Summary: Construction spending down 3.8% in June quarter, contrasts with 2.5% increase expected; supply constraints, bad weather hamper work; construction insolvencies rising; residential sector down 6.8%, non-residential building down 1.1%, engineering down 2.7%.
Construction expenditure increased substantially in Australia in the early part of last decade following a more-steady expansion through the 2000s. A large portion of the increase came from the commissioning of new projects and the expansion of existing ones to exploit a tripling in price of Australia’s mining exports in the previous decade. Growth rates began slowing in 2017 and the return to “normal” investment levels may now have taken place.
According to the latest construction figures published by the ABS, total construction in the June quarter decreased by 3.8%. The fall was in contrast with the 2.5% increase which had been expected but it was not as large as the March quarter’s 0.3% decline after it was revised up from -0.9%. On an annual basis, the growth rate reversed course from 2.3% to -4.3%.
“While the pipeline of detached residential and non-residential construction work remains solid, supply constraints and adverse weather conditions on the east coast of Australia have meant that actual building work would have been less than planned,” said Citi Australia economist Josh Williamson.
Commonwealth Government bond yields fell on the day. By the close of business, the 3-year ACGB yield had lost 5bps to 3.28% while 10-year and 20-year yields both finished 1bp lower at 3.61% and 3.88% respectively.
In the cash futures market, expectations regarding future rate rises softened slightly. At the end of the day, contracts implied the cash rate would rise from the current rate of 1.81% to 2.18% in September and then increase to 2.975% by November. May 2023 contracts implied a 3.76% cash rate while August 2023 contracts implied 3.855%.
ANZ senior economist Catherine Birch noted construction insolvencies were rising. “The consequent disruption in the market, especially after a period of very low insolvency numbers during the pandemic, has likely contributed to the weakness in activity.” Residential building construction expenditures fell by 6.8%, in contrast to the March quarter’s 1.4% increase after revisions. On an annual basis, expenditure in this segment was 7.6% lower than the June 2021 quarter, down from the March quarter’s revised figure of -0.1%.
Non-residential building spending decreased by 1.1%, a turnaround from to the previous quarter’s 0.9%. On an annual basis, expenditures were 0.6% higher than the June 2021 quarter, whereas the March quarter’s comparable figure was +5.1% after revisions.

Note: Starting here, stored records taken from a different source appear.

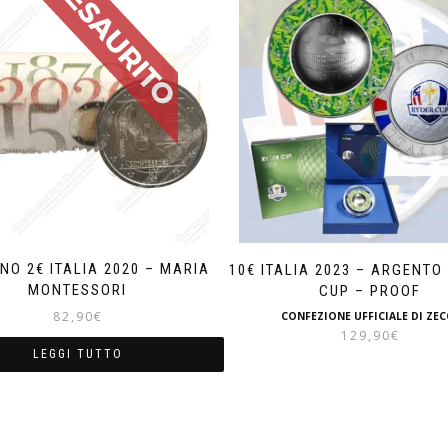
NO 2€ ITALIA 2020 – MARIA
10€ ITALIA 2023 – ARGENTO
MONTESSORI
CUP – PROOF
82,90
€
CONFEZIONE UFFICIALE DI ZEC
129,90
€
LEGGI TUTTO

Engineering construction decreased by 2.7% in the quarter, a greater fall than the 2.1% decrease in the March quarter. On an annual basis, spending in this segment was 4.1% lower than the June 2021 quarter, down from the March quarter’s comparable figure of +2.8% after revisions.
Quarterly construction data compiled and released by the ABS are not considered to be of a “primary” nature, unlike unemployment (Labour Force) and inflation (CPI) figures. However, the figures are viewed by economists and analysts with interest as they directly feed into quarterly GDP figures.